• TASK BRIEF
Only the lines below, from the one with "白嫖微软的Office办公软件 永久免费且合法合规 (250, 306)" through the one with "Partner/Links (884, 311)", are to be written out, exactly.

• DATA
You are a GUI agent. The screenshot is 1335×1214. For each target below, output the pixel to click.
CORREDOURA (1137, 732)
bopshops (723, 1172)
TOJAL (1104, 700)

---

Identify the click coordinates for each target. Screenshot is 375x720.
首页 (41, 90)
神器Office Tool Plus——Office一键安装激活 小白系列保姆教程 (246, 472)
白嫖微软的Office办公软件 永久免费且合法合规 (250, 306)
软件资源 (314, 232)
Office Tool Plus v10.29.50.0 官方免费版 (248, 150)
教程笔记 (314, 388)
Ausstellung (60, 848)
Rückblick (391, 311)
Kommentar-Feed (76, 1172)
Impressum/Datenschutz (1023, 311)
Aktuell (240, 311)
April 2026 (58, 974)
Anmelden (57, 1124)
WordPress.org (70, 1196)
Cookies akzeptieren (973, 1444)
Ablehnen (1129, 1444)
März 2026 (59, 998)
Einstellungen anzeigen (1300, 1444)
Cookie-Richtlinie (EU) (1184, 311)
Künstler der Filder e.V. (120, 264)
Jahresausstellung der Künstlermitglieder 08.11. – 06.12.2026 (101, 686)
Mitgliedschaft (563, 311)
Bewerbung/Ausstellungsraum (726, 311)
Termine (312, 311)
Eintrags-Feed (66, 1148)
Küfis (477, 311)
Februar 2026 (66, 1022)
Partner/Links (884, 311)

---

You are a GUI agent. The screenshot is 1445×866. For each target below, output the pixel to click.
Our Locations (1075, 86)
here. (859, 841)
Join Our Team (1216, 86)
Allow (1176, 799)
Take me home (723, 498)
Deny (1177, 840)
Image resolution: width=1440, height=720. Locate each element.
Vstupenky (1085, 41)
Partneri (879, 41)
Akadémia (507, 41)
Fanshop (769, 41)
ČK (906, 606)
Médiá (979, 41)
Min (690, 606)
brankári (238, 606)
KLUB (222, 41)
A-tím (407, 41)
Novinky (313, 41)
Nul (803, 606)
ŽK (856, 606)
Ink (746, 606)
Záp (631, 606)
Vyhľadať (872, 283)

• EXERCISE RESPONSE
白嫖微软的Office办公软件 永久免费且合法合规 (250, 306)
软件资源 (314, 232)
Office Tool Plus v10.29.50.0 官方免费版 (248, 150)
教程笔记 (314, 388)
Ausstellung (60, 848)
Rückblick (391, 311)
Kommentar-Feed (76, 1172)
Impressum/Datenschutz (1023, 311)
Aktuell (240, 311)
April 2026 (58, 974)
Anmelden (57, 1124)
WordPress.org (70, 1196)
Cookies akzeptieren (973, 1444)
Ablehnen (1129, 1444)
März 2026 (59, 998)
Einstellungen anzeigen (1300, 1444)
Cookie-Richtlinie (EU) (1184, 311)
Künstler der Filder e.V. (120, 264)
Jahresausstellung der Künstlermitglieder 08.11. – 06.12.2026 (101, 686)
Mitgliedschaft (563, 311)
Bewerbung/Ausstellungsraum (726, 311)
Termine (312, 311)
Eintrags-Feed (66, 1148)
Küfis (477, 311)
Februar 2026 (66, 1022)
Partner/Links (884, 311)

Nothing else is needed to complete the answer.